Task to carry out:
Among the entries below, the lines from the one with "تابعونا على الشبكات الإجتماعية" up to and including the one with "Соответствующее положени" are to be restated exactly, without pictures.

=== Begin Enclosure ===

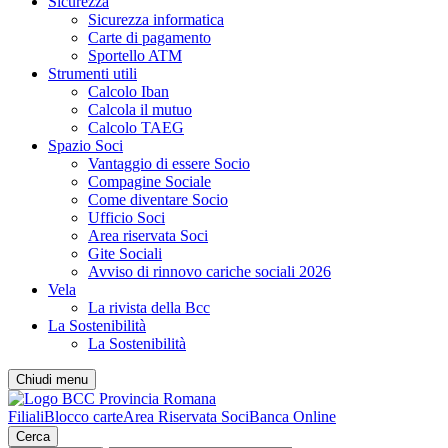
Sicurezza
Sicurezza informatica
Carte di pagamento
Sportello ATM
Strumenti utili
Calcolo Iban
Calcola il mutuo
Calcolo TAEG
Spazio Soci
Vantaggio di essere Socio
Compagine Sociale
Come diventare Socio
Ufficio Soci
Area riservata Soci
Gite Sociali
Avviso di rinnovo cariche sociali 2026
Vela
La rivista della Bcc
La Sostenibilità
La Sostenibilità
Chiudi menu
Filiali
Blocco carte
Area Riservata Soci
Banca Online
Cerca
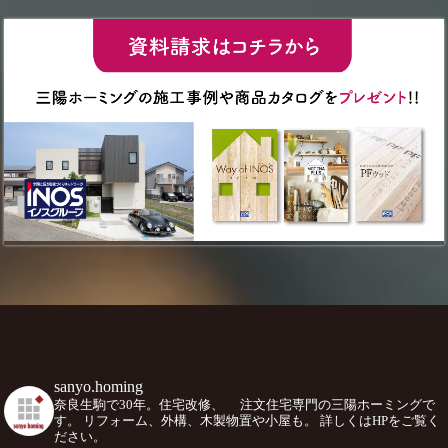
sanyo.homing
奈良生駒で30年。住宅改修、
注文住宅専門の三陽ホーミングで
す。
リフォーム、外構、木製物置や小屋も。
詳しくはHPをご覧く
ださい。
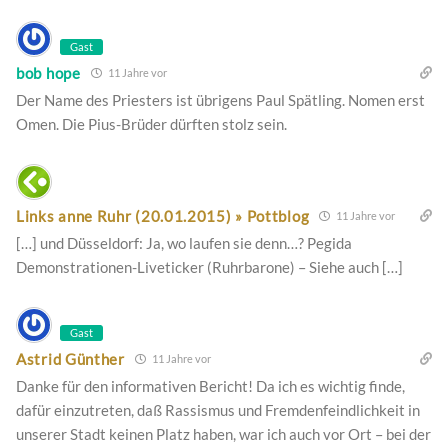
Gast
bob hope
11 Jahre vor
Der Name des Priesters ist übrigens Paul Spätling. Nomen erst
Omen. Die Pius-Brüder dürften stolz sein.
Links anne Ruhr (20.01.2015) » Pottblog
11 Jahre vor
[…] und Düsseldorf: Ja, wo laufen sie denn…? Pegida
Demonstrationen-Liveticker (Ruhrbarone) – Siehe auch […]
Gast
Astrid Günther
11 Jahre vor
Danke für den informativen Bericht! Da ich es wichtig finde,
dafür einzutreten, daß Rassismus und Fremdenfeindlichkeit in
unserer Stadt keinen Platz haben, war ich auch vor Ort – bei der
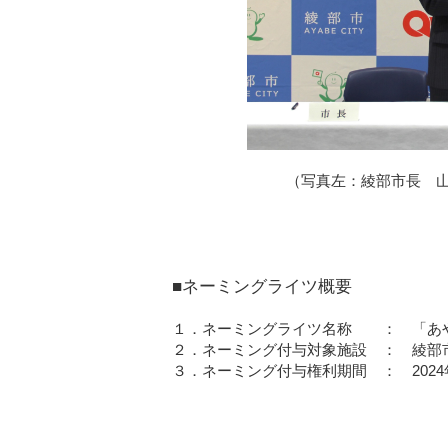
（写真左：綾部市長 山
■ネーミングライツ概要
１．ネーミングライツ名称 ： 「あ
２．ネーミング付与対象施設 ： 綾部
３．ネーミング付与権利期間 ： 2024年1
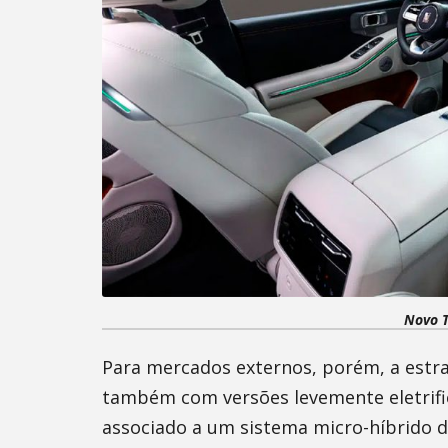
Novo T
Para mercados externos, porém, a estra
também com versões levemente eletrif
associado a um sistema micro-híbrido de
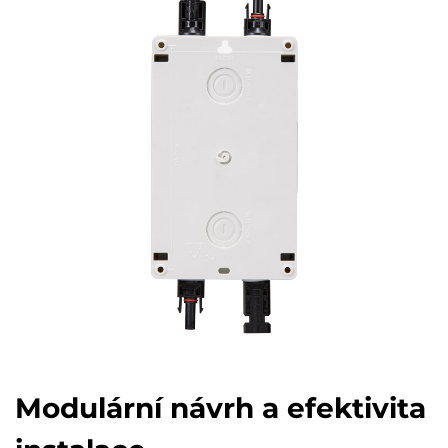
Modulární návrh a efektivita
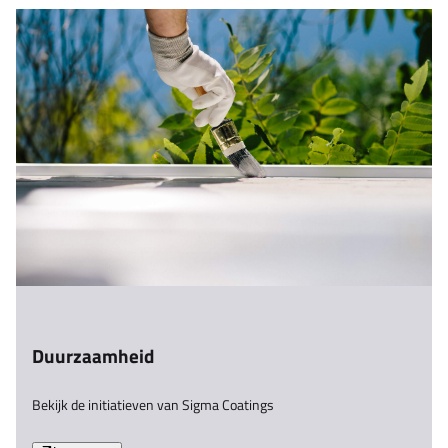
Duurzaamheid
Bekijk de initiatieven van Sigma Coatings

=== End Enclosure ===
=== Begin Enclosure ===

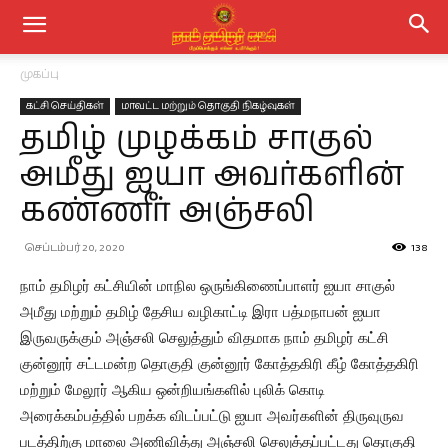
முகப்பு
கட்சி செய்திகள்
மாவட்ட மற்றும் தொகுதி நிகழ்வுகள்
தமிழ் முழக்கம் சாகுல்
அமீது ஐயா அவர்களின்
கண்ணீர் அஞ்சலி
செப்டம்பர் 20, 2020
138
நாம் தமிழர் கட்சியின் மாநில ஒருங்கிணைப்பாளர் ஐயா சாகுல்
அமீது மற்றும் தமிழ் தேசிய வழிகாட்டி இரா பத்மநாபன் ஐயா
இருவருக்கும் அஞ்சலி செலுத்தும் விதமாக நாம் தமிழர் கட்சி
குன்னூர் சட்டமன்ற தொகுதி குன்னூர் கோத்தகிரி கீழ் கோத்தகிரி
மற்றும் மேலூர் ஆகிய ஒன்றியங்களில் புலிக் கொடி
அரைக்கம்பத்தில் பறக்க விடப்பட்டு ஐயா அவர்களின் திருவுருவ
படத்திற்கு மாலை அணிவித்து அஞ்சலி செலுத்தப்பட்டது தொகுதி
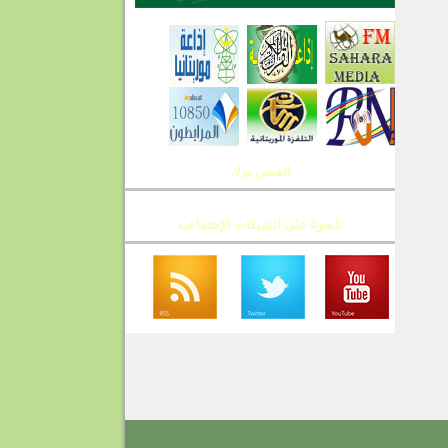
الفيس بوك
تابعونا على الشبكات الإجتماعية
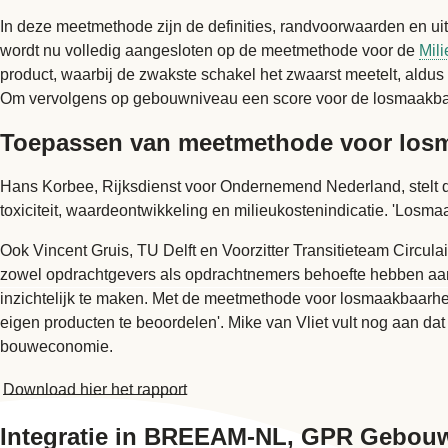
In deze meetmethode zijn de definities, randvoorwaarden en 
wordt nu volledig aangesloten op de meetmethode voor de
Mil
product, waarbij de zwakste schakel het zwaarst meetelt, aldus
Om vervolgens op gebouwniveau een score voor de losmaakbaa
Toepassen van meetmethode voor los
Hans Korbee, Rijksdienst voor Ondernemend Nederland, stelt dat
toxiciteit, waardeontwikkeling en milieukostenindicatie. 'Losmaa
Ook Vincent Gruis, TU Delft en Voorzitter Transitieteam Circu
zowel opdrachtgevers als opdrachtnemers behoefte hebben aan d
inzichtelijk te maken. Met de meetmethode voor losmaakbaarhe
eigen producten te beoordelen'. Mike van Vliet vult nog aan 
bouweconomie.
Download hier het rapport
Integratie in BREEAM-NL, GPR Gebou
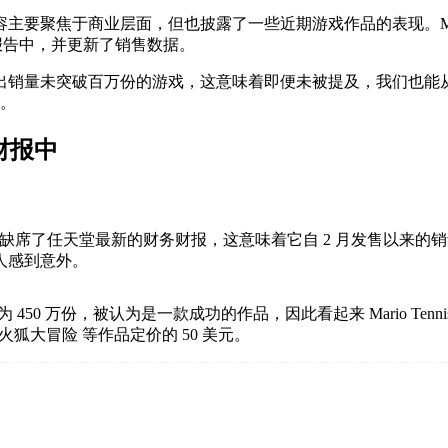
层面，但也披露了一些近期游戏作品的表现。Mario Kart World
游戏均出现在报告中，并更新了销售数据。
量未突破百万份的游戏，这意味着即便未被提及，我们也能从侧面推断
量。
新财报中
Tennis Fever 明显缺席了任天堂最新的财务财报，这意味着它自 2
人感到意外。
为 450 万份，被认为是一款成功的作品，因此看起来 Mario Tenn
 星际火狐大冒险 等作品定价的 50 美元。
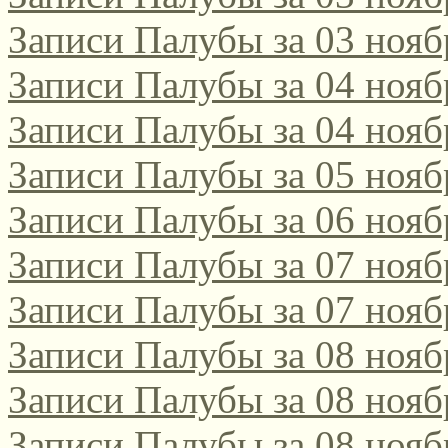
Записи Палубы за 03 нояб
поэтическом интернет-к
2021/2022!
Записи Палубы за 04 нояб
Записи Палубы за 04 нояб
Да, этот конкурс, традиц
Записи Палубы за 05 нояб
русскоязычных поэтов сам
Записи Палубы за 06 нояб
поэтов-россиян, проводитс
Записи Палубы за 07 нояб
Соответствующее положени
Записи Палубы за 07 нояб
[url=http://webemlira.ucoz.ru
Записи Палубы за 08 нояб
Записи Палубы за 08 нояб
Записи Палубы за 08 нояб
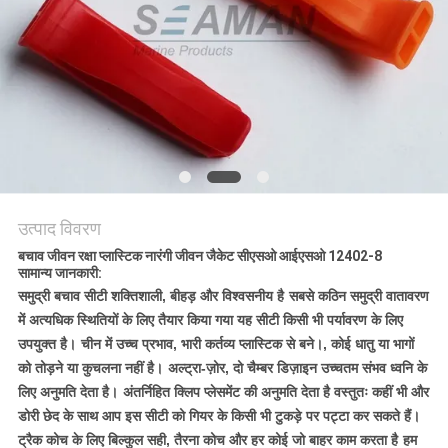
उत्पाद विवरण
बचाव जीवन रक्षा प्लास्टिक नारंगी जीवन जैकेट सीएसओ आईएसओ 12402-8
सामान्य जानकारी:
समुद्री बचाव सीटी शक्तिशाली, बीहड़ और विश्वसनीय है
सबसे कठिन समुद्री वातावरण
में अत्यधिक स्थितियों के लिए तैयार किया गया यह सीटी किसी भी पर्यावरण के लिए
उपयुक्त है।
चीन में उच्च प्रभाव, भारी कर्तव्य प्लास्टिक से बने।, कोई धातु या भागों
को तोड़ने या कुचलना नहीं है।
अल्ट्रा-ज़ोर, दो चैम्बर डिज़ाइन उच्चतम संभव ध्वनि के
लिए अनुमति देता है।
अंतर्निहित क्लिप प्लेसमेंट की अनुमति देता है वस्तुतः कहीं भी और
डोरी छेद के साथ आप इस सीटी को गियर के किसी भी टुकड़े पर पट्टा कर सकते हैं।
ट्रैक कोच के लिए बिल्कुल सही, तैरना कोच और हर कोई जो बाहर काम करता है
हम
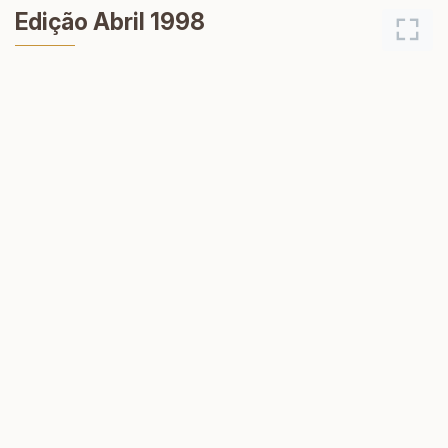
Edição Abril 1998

=== End Enclosure ===

Task solution:
تابعونا على الشبكات الإجتماعية
In deze meetmethode zijn de definities, randvoorwaarden en 
wordt nu volledig aangesloten op de meetmethode voor de
Mil
product, waarbij de zwakste schakel het zwaarst meetelt, aldus
Om vervolgens op gebouwniveau een score voor de losmaakbaa
Toepassen van meetmethode voor los
Hans Korbee, Rijksdienst voor Ondernemend Nederland, stelt dat
toxiciteit, waardeontwikkeling en milieukostenindicatie. 'Losmaa
Ook Vincent Gruis, TU Delft en Voorzitter Transitieteam Circu
zowel opdrachtgevers als opdrachtnemers behoefte hebben aan d
inzichtelijk te maken. Met de meetmethode voor losmaakbaarhe
eigen producten te beoordelen'. Mike van Vliet vult nog aan 
bouweconomie.
Download hier het rapport
Integratie in BREEAM-NL, GPR Gebou
层面，但也披露了一些近期游戏作品的表现。Mario Kart World
游戏均出现在报告中，并更新了销售数据。
量未突破百万份的游戏，这意味着即便未被提及，我们也能从侧面推断
量。
新财报中
Tennis Fever 明显缺席了任天堂最新的财务财报，这意味着它自 2
人感到意外。
为 450 万份，被认为是一款成功的作品，因此看起来 Mario Tenn
 星际火狐大冒险 等作品定价的 50 美元。
Записи Палубы за 03 нояб
поэтическом интернет-к
2021/2022!
Записи Палубы за 04 нояб
Записи Палубы за 04 нояб
Да, этот конкурс, традиц
Записи Палубы за 05 нояб
русскоязычных поэтов сам
Записи Палубы за 06 нояб
поэтов-россиян, проводитс
Записи Палубы за 07 нояб
Соответствующее положени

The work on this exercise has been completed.